The Case Managers express their concerns about the people who are just one mark away from being granted help. We only have enough money to help a certain number of people so we have to make sure we are helping the most vulnerable but this means many people who are in need don’t get help.
Since our drop in centre opened in November over 12,000 people have come through its doors and we are only able to help around one sixth of them. We just don’t have enough funding to help more than this amount at the moment. For the Case Managers this is hard – they have to answer the difficult question of who is more in need, who should we help and who can’t we help.
Where is the money going to come from?
Everyone is aware that if we had more money we could help more people but where is that money going to come from?
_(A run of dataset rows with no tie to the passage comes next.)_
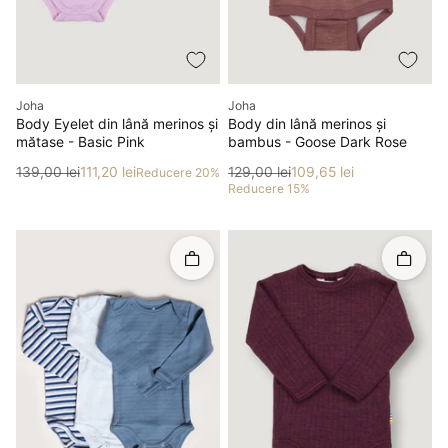
Producător
Producător
Joha
Joha
Body Eyelet din lână merinos și
Body din lână merinos și
mătase - Basic Pink
bambus - Goose Dark Rose
Preț
Preț redus
Preț
Preț redus
139,00 lei
111,20 lei
129,00 lei
109,65 lei
Reducere 20%
Reducere 15%
Rapid în coș
Rapid î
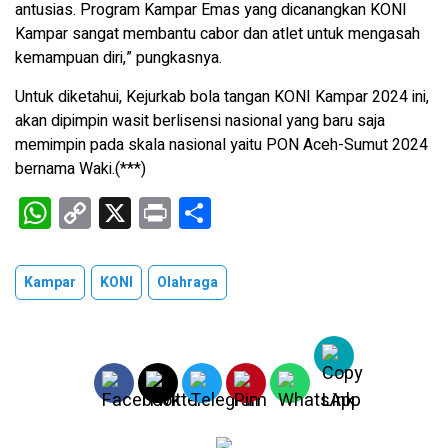
antusias. Program Kampar Emas yang dicanangkan KONI
Kampar sangat membantu cabor dan atlet untuk mengasah
kemampuan diri,” pungkasnya.
Untuk diketahui, Kejurkab bola tangan KONI Kampar 2024 ini,
akan dipimpin wasit berlisensi nasional yang baru saja
memimpin pada skala nasional yaitu PON Aceh-Sumut 2024
bernama Waki.(***)
W
C
X
Pr
S
h
o
in
h
at
py
t
ar
Kampar
KONI
Olahraga
s
Li
e
A
n
p
k
p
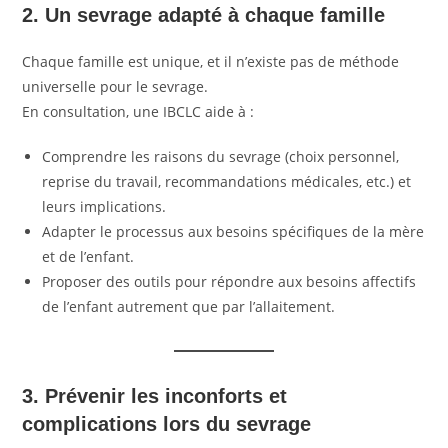
2. Un sevrage adapté à chaque famille
Chaque famille est unique, et il n’existe pas de méthode
universelle pour le sevrage.
En consultation, une IBCLC aide à :
Comprendre les raisons du sevrage (choix personnel,
reprise du travail, recommandations médicales, etc.) et
leurs implications.
Adapter le processus aux besoins spécifiques de la mère
et de l’enfant.
Proposer des outils pour répondre aux besoins affectifs
de l’enfant autrement que par l’allaitement.
3. Prévenir les inconforts et
complications
lors du sevrage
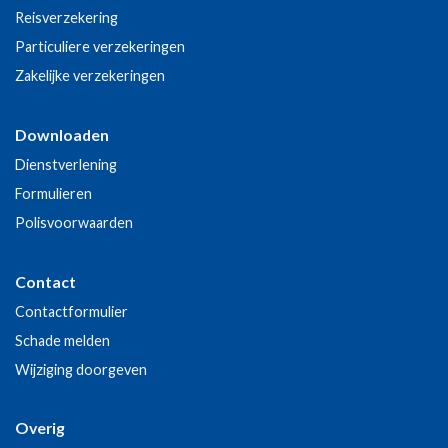
Reisverzekering
Particuliere verzekeringen
Zakelijke verzekeringen
Downloaden
Dienstverlening
Formulieren
Polisvoorwaarden
Contact
Contactformulier
Schade melden
Wijziging doorgeven
Overig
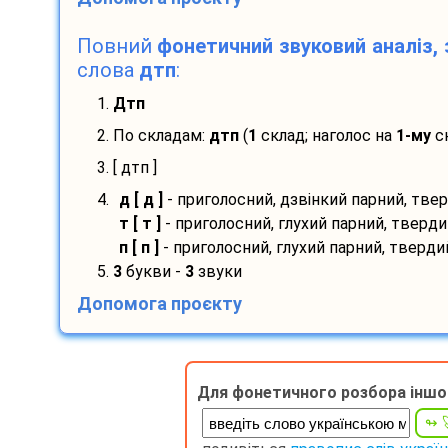
Повний
фонетичний звуковий аналіз, 
слова
дтп
:
1.
Дтп
2. По складам:
дтп
(
1
склад; наголос на
1-му
ск
3. [ дтп ]
4.
д [ д ]
- приголосний, дзвінкий парний, тве
т [ т ]
- приголосний, глухий парний, тверд
п [ п ]
- приголосний, глухий парний, тверд
5.
3
букви -
3
звуки
Допомога проєкту
Для фонетичного розбора іншо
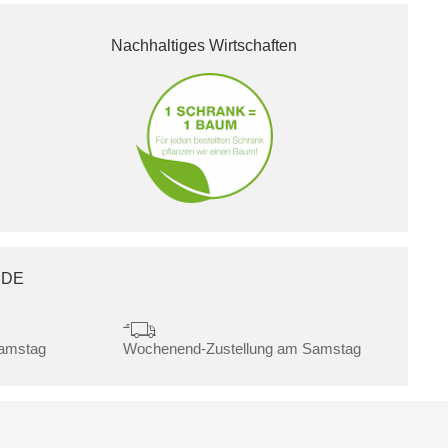
Nachhaltiges Wirtschaften
.DE
Samstag
Wochenend-Zustellung am Samstag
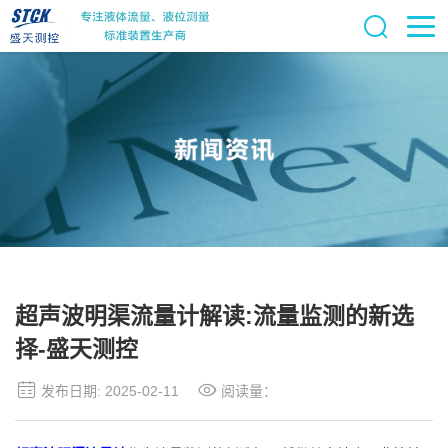
超声波明渠流量计解读:流量监测的新选
择-盛天测控
发布日期: 2025-02-11
阅读量：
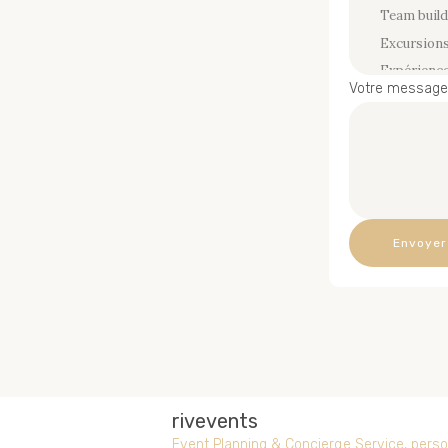
Votre message (
rivevents
Event Planning & Concierge Service, person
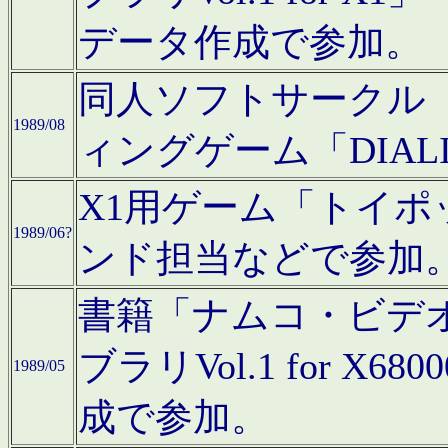
データ作成で参加。
同人ソフトサークル「C
1989/08
ィングゲーム「DIA
X1用ゲーム「トイ
1989/06?
ンド担当などで参加
書籍「ナムコ・ビデ
ブラリVol.1 for 
1989/05
成で参加。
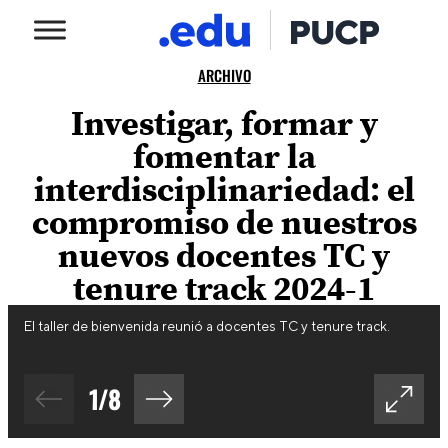
ARCHIVO
Investigar, formar y
fomentar la
interdisciplinariedad: el
compromiso de nuestros
nuevos docentes TC y
tenure track 2024-1
El taller de bienvenida reunió a docentes TC y tenure track.
1
/
8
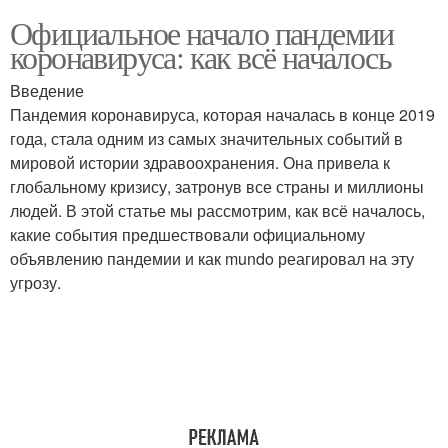
Официальное начало пандемии
коронавируса: как всё началось
Введение
Пандемия коронавируса, которая началась в конце 2019
года, стала одним из самых значительных событий в
мировой истории здравоохранения. Она привела к
глобальному кризису, затронув все страны и миллионы
людей. В этой статье мы рассмотрим, как всё началось,
какие события предшествовали официальному
объявлению пандемии и как mundo реагировал на эту
угрозу.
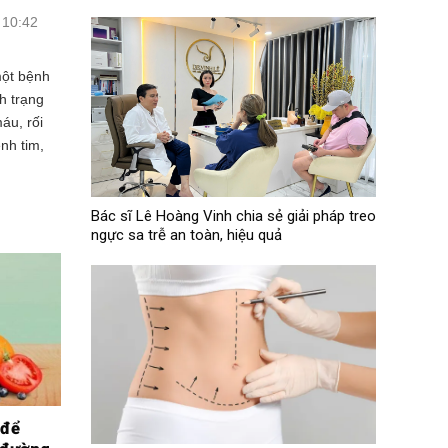
 10:42
một bệnh
h trạng
áu, rối
nh tim,
Bác sĩ Lê Hoàng Vinh chia sẻ giải pháp treo
ngực sa trễ an toàn, hiệu quả
 để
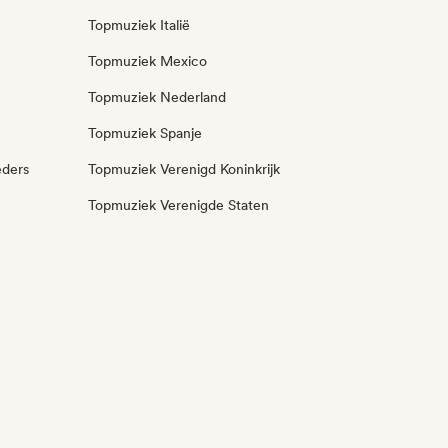
Topmuziek Italië
Topmuziek Mexico
Topmuziek Nederland
Topmuziek Spanje
eders
Topmuziek Verenigd Koninkrijk
Topmuziek Verenigde Staten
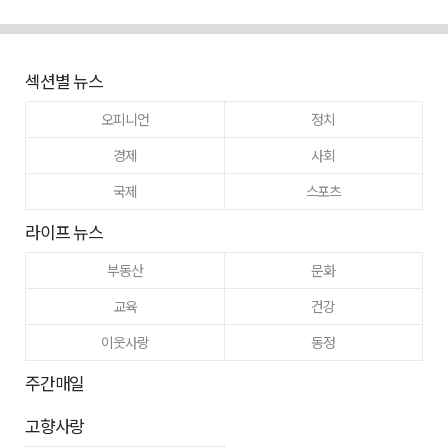
섹션별 뉴스
오피니언
정치
경제
사회
국제
스포츠
라이프 뉴스
부동산
문화
교육
건강
이웃사랑
동정
주간매일
고향사랑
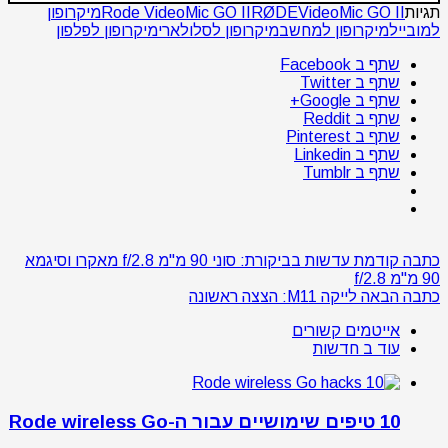
תגיות
VideoMic GO II
RØDE
Rode VideoMic GO II
מיקרופון
למובייל
מיקרופון למחשב
מיקרופון לסלולארי
מיקרופון לפלפון
שתף ב Facebook
שתף ב Twitter
שתף ב Google+
שתף ב Reddit
שתף ב Pinterest
שתף ב Linkedin
שתף ב Tumblr
כתבה קודמת
עדשות בביקורת: סוני 90 מ"מ f/2.8 מאקרו וסיגמא
90 מ"מ f/2.8
כתבה הבאה
לייקה M11: הצצה ראשונה
אייטמים קשורים
עוד ב חדשות
10 טיפים שימושיים עבור ה-Rode wireless Go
At the moment the UN’s appeal, asking for $1.5 billion (the largest appeal it has ever launched) from countries around the world is only 20 per cent funded, leaving agencies struggling to respond. So for now 15 is the magic number.
This has been my first visit to the centre. I will be staying in Jordan for about two months, assisting our office in Jordan in their emergency response to Syrian refugees. So I will be regularly reporting back to everyone at home about what is happening here and how CARE is helping.
About the author:
Deborah Underdown is a Communications Officer with CARE International UK.
She recently returned from Jordan, where she was helping with and reporting on CARE's response to the Syrian refugee crisis.